18.06.2026 | Published by bit.bio
18.06.2026 | Published by bit.bio
New human iPSC-derived hepatocytes are built for predictive reproducibility, chronic toxicity studies, and enhanced clinical translation in preclinical drug development
Cambridge, UK – 18th June 2026: bit.bio, the Cambridge-based pioneer in human cell programming, has today announced the launch of a new human iPSC-derived hepatocyte, called ioHepatocytes, designed to address some of the biggest limitations in liver toxicity testing and preclinical drug development.
Developed using bit.bio’s proprietary opti-ox™ technology, the firm’s deterministic cell programming technology, ioHepatocytes are designed to behave like mature human liver cells for extended periods of time.
Solving one of the major challenges associated with primary human material; sourcing sufficient high quality cells, the technology enables cell manufacturing on a massive scale, with unprecedented levels of consistency between batches. The functionality and the consistency of the cells allows researchers to conduct longer-term toxicity studies earlier in the drug development process and generate more reproducible data without relying on expensive and technically complex models.
“Traditional in vitro liver models inherently compromise on either biological relevance, reproducibility, cost, or scalability, " said Emma Pepperell, CEO of bit.bio. “With ioHepatocytes, we are helping to remove these bottlenecks to transform preclinical drug safety and discovery.”
The launch comes as the pharmaceutical industry faces growing pressure to improve reproducibility and generate more predictive human-relevant data. Industry estimates suggest that up to 95% of drugs fail during clinical development, with hepatotoxicity remaining a major contributing factor. It marks a major strategic expansion for bit.bio beyond its traditional focus on neuroscience and into the significantly larger toxicology and metabolism market.
Hepatocytes are the main functional cells of the liver, responsible for critical processes including drug metabolism, detoxification and metabolic regulation. Current in vitro liver modelling relies heavily on primary human hepatocytes. Despite being the conventional industry gold standard, they rapidly lose function once cultured, limiting their usability to just a few days. In addition, differences between donors can lead to significant variability between lots, necessitating costly and time-consuming lot revalidation. Alternative immortalised liver cell lines offer greater scalability but do not accurately replicate the biology of a healthy human liver.
ioHepatocytes have been developed to address these limitations by providing a scalable, reproducible human liver model that maintains functional maturity for extended periods in simpler 2D culture systems. bit.bio’s opti-ox™ deterministic cell programming platform enables the tightly controlled and consistent generation of cells, reducing experimental variability across experiments and streamlining research timelines.
Consequently, the lot-to-lot consistency of bit.bio's cells enables standardised data generation across entire drug discovery pipelines. This uniform quality is critical for pharmaceutical and biotech companies leveraging artificial intelligence to predict clinical outcomes, as these predictive AI models must be trained on exceptionally clean and consistent human data from day one.
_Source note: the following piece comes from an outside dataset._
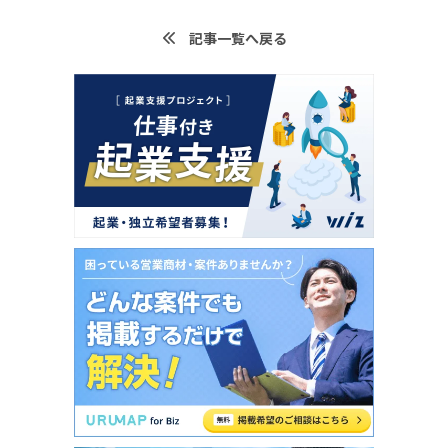
記事一覧へ戻る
Pepperell continued: “Researchers need models that not only reflect human biology more accurately, but are consistent across experiments, teams and sites over a longer period, as well as integrating with high-throughput screening and AI-discovery tools. The reproducibility and consistency of the experimental input is critical if we want to improve confidence in preclinical data and ultimately help bring safe, effective medicines to patients faster.”
The launch also reflects growing momentum across the life sciences industry toward reducing reliance on animal models and instead increasing the use of models that are predictive of human biology in drug development.
Pepperell concluded: “This launch represents an important milestone for bit.bio as we expand beyond neuroscience into toxicology and metabolism, opening up new opportunities to support drug discovery workflows with scalable, human-relevant cell models.”